TEL AVIV—The Israeli military for the first time staged a direct airstrike against Houthi rebels in Yemen, a day after the Iran-backed militant group launched a drone attack in Tel Aviv that killed one person.

Israel said its F-15 jet fighters struck several targets in the Houthi-controlled port city of Hodeidah, which set fuel tanks ablaze and damaged the city’s power plant, a Houthi official said. Health authorities said several people had died and more than 80 were wounded. Israel’s military didn’t respond to a request for comment on casualties.

Israel’s military said it downed a surface-to-surface missile launched by Yemen on Sunday, using its advanced Arrow 3 aerial defense system. The Houthis later claimed responsibility for launching ballistic missiles toward Israel on Sunday.

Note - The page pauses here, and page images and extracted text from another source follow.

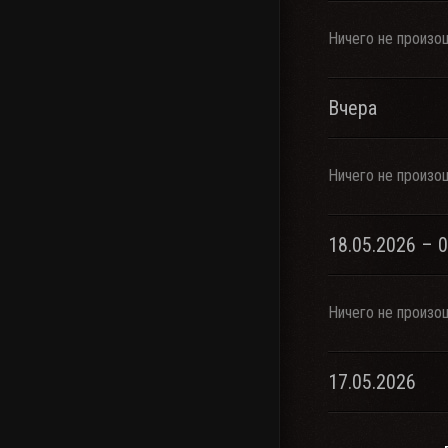
Ничего не произо
Вчера
Ничего не произо
18.05.2026 – 
Ничего не произо
17.05.2026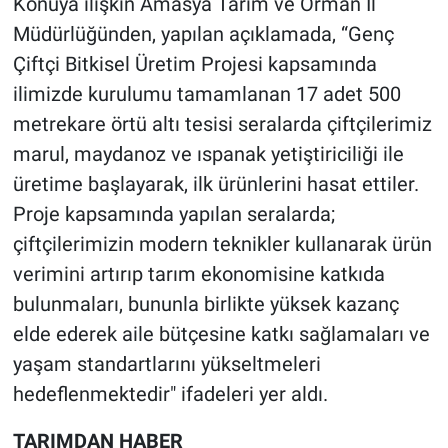
Konuya ilişkin Amasya Tarım ve Orman İl
belli oldu!
Müdürlüğünden, yapılan açıklamada, “Genç
Çiftçi Bitkisel Üretim Projesi kapsamında
ilimizde kurulumu tamamlanan 17 adet 500
metrekare örtü altı tesisi seralarda çiftçilerimiz
marul, maydanoz ve ıspanak yetiştiriciliği ile
üretime başlayarak, ilk ürünlerini hasat ettiler.
Proje kapsamında yapılan seralarda;
çiftçilerimizin modern teknikler kullanarak ürün
verimini artırıp tarım ekonomisine katkıda
bulunmaları, bununla birlikte yüksek kazanç
elde ederek aile bütçesine katkı sağlamaları ve
yaşam standartlarını yükseltmeleri
hedeflenmektedir" ifadeleri yer aldı.
TARIMDAN HABER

Israel said it acted Saturday in retribution for hundreds of Houthi attacks against the country since October, including the one in the heart of Israel’s commercial capital on Friday. That drone strike marked the first time the Houthi militia successfully hit Tel Aviv nine months into Israel’s ongoing war against Hamas militants in Gaza that the Houthis say they are protesting. Israel’s aerial defense array has intercepted most of the Houthi attacks.

Yemen

Smoke rises from the site of Israeli air strikes at the port of Hodeidah, in Hodeidah, Yemen July 21, 2024. REUTERS/Stringer

Saturday’s attack in Yemen, more than 1,000 miles from Israel, is one of the furthest strikes that Israel’s air force has conducted, said Rear Adm. Daniel Hagari, the Israeli military’s chief spokesman.

“From the beginning of the war, I made it clear that Israel would harm anyone who harmed us,” Israeli Prime Minister Benjamin Netanyahu said Saturday immediately following the strikes. The fresh attack “makes it clear to our enemies that there is no place that the long arm of the State of Israel can’t reach,” he said.

Israeli and U.S. defense officials said the U.S. was notified before the operation. Defense Secretary Lloyd Austin spoke twice with his Israeli counterpart about the hostilities since Friday, said an Israeli defense official.

An Israeli military official said the airstrikes were focused on “dual-use facilities” within the port, which the official called “the main supply route for the transfer of Iranian weapons to Yemen.” Such transfers would violate a nearly decadelong United Nations arms embargo against the group. Tehran denies arming the Houthis despite ample evidence to the contrary. The Houthis likely used a modified version of the Iranian-made Samad drone in its Friday attack, the Israeli military said.

Houthi spokesman Mohammed Abdul Salam said the Israeli military struck civilian targets, including oil tanks and a power plant. Hodeidah has been used by the Houthis as a key base to launch missile and drone attacks on commercial shipping in the Red Sea. But it also hosts civilian facilities, including grain silos that are critical to Yemen’s chronically malnourished population.

After Saturday’s attack, several Houthi leaders hid in safe houses and in a mosque in San’a and switched off their phones due to worries that Israel could target them, said a separate Houthi official. The Houthis pledged to respond to Israel’s strikes on Hodeidah.

“The strikes are a first and mark a significant escalation,” said Hisham Al-Omeisy, a Yemen analyst at the European Institute of Peace, a Brussels-based think tank.

The Houthis have attacked international shipping near Yemen’s waters as well as fired numerous drones and missiles against Israel in support of Hamas militants in their fight against Israel. Other Iran-backed groups in Iraq, Syria and Lebanon also have attacked Israel in what threatens to expand into a broader regional war.

Chief among the expanded fronts is between Israel and Hezbollah, the U.S.-designated terror group in Lebanon. Tit-for-tat exchanges of fire have forced tens of thousands of civilians in both countries to flee the border region.

An Israeli military official also called Saturday’s strike a step up in Israeli activity against the Houthis. “It was calibrated to send exactly the message that we wanted: a message of deterrence to the Houthis and to everybody else who is watching in the region,” the official said.

Until Saturday, Israel had limited its engagement with the Houthis to intercepting the over 200 projectiles it says have been fired at Israeli territory from Yemen since October. The U.S. military had taken the lead with strikes against the Houthis to defend maritime shipping, launching airstrikes on several targets in Yemen in response to at-times deadly Houthi attacks.

An Israeli defense official said Israeli policy had been to let the U.S.-led multinational coalition manage direct engagement with the Houthis. Israel changed policy in response to Friday’s fatal strike, the official said, the first time that the Houthis killed an Israeli civilian in the continuing conflict.

Israel had operational plans for Yemen at the ready, in line with orders the defense minister had issued months earlier.

Nancy Youssef contributed to this article.